Evaluation Livestock’s future: An opportunity not a threat
The paper focuses on four critical issues related to livestock in the developing world: First, the continuing rapid growth of demand for animal-sourced foods, especially in Africa and Asia; second, the multiple roles that livestock play, not just as food but as “living animal assets,” essential livelihoods and critical nutritional sources; third, the pros and cons for development of the four main pathways by which that growing demand is likely to be met; and finally, the many issues that stakeholders within and beyond the livestock sector need to address to ensure that all of the world’s people today and in the future are fed in ways that are sustainable, safe, equitable and healthy.
While the potential harms of raising livestock and consuming meat, milk, and eggs are frequently discussed in the Western media, their benefits for people in developing countries get less attention. This paper was written in part as a reminder that there are many opportunities for livestock to be part of a sustainable, broad-based and environmentally friendly agricultural sector. Its message is straightforward: “The good news is this: Partly because of the multiple roles livestock play in developing and emerging economies, there are “win-win-win” opportunities to harness the diversity of the developing world’s livestock production systems to meet rising demand, improve incomes and livelihoods, and alleviate threats to human and environmental health.”

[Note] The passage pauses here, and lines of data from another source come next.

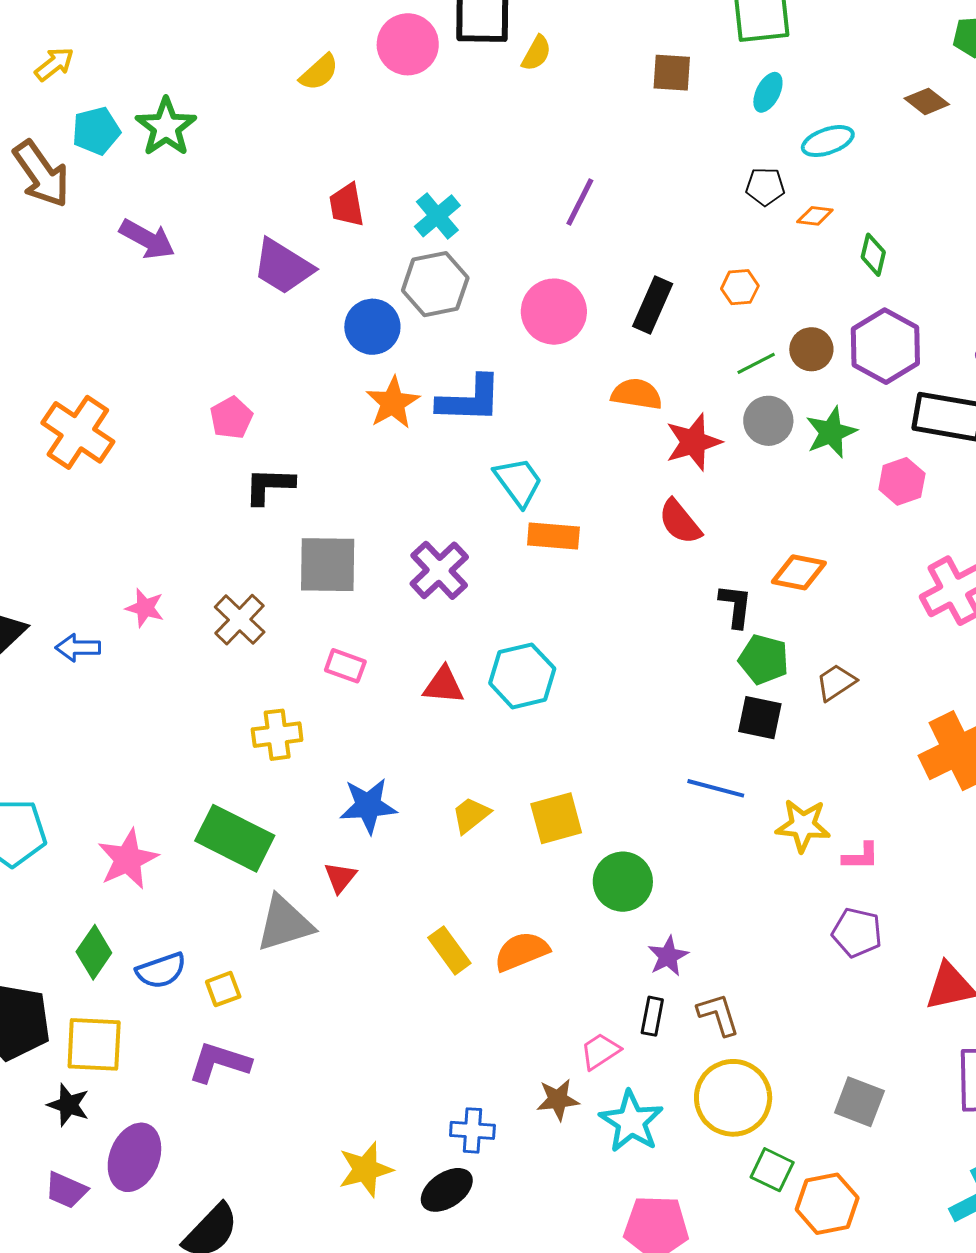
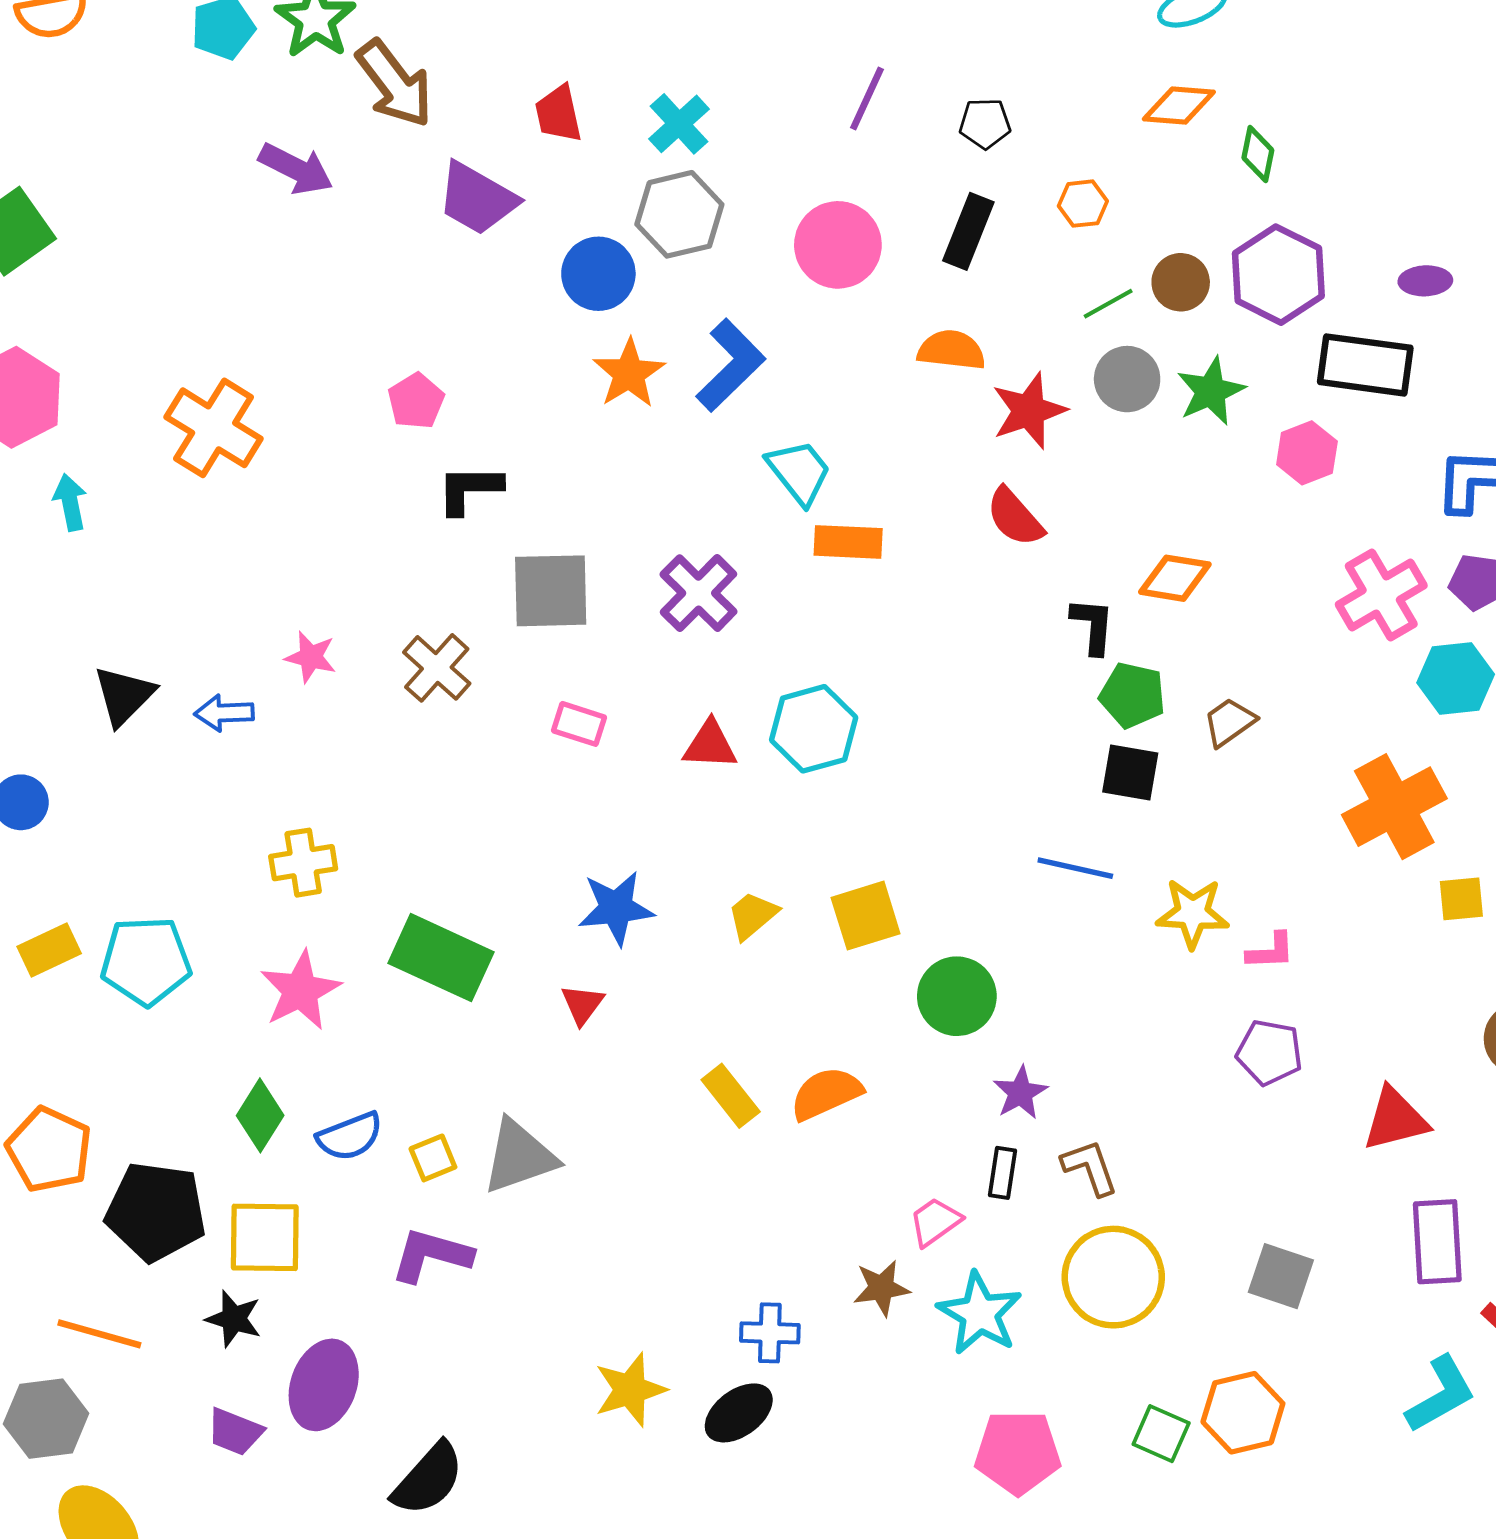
brown arrow: (41, 174) -> (395, 84), moved
black pentagon: (765, 187) -> (985, 123), moved
orange diamond: (815, 216) -> (1179, 105), size x1.5
blue L-shape: (470, 399) -> (731, 365), turned -44
yellow cross: (277, 735) -> (303, 863), moved
gray triangle: (285, 924) -> (519, 1157), moved
green square: (772, 1170) -> (1161, 1434), moved

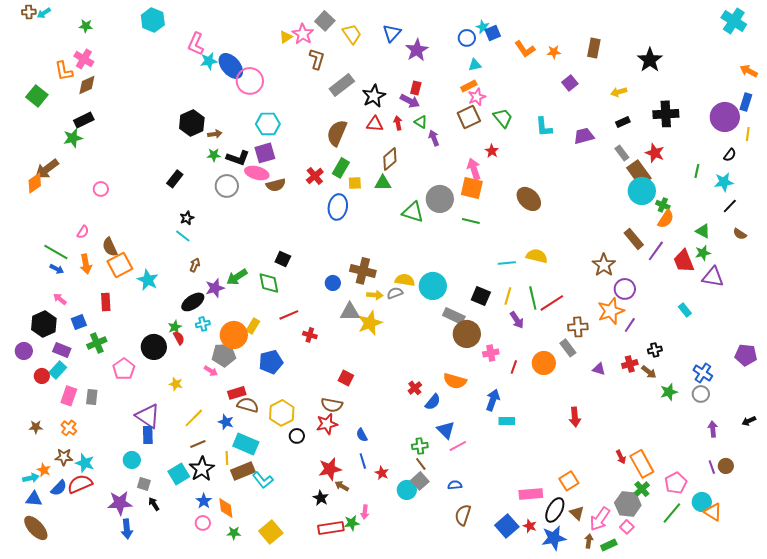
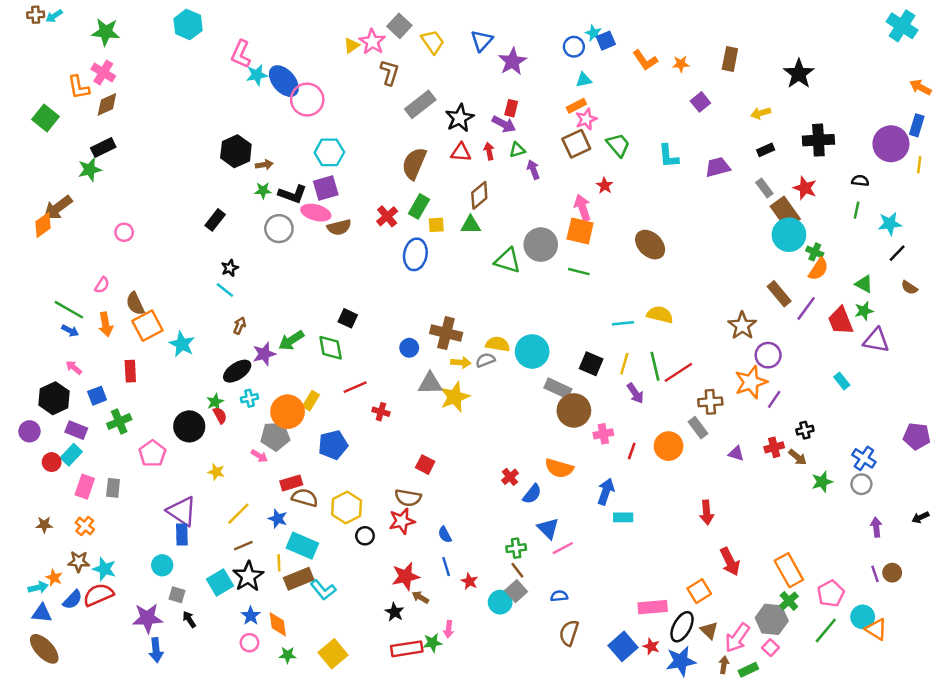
green star: (86, 26) -> (106, 32), size x1.6
green triangle: (421, 122) -> (517, 150), turned -48
black semicircle: (730, 155) -> (860, 181), moved, turned -120
red arrow: (621, 457) -> (730, 562), moved, size x1.6

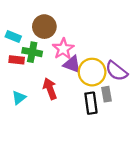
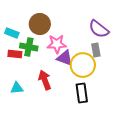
pink star: (63, 49) -> (57, 44), turned 30
purple semicircle: (116, 71) -> (99, 29), moved
gray rectangle: (106, 94) -> (96, 50), moved
cyan triangle: (19, 98) -> (17, 88), turned 32

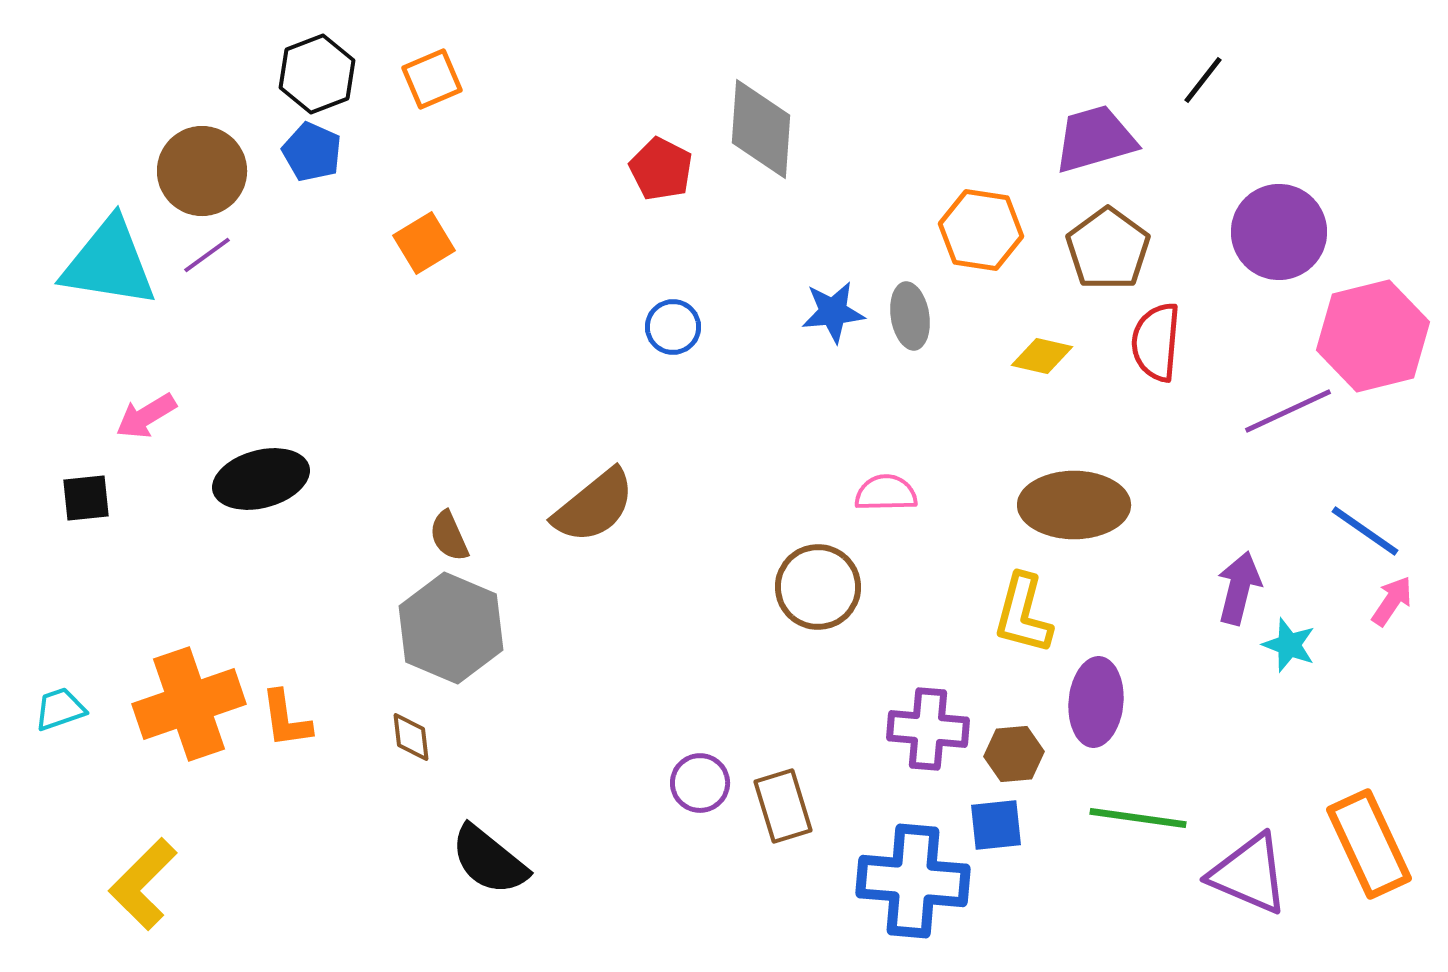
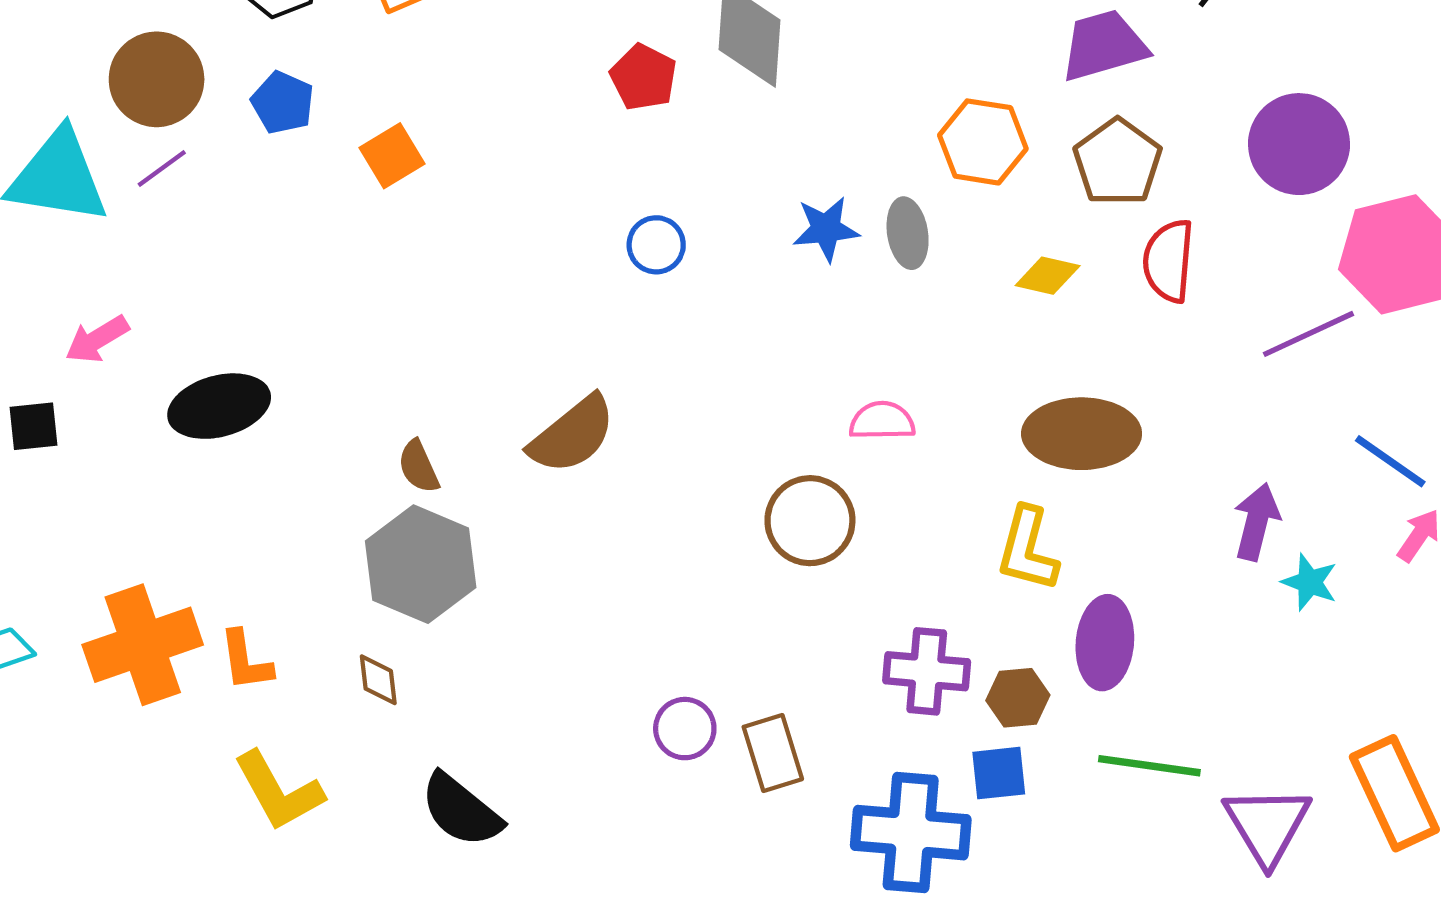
blue pentagon: (312, 152) -> (283, 103), moved
purple triangle: (1249, 874) -> (1267, 825), turned 36
yellow L-shape: (143, 884) -> (279, 791), moved, turned -74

A few highlights from the paper:
- Aggregate demand for livestock-derived foods is rising fast across Africa and Asia, driven largely by population growth in Africa and rising incomes in Asia, but remains low by western standards. For example, the average per capita consumption of meat in Africa is less than one-sixth that of the Organisation for Economic Co-operation and Development (OECD) countries (other estimates place it as low as one-tenth).
- In the developing world, livestock are much more than just food: They are central to local economies, contribute significantly to agricultural GDP, provide critical protein and nutrients otherwise unavailable, and support viable livelihoods for nearly a billion people, allowing them to make better dietary and health choices.
- Livestock are raised in widely different ways around the world. This diversity can be a source of strength, enabling farmers to develop livestock/animal production, processing and marketing systems that are safer and more sustainable, responsible and efficient. For emerging and developing nations, where farms of less than 20 hectares supply most of the livestock-derived foods as well as the cereals consumed in these countries, four main options are available for increasing production: Intensification of existing systems; development of western-style, industrial farms; importation of more livestock-derived foods; and possibly in the longer-term future, use of alternate forms of protein, such as lab-based meat.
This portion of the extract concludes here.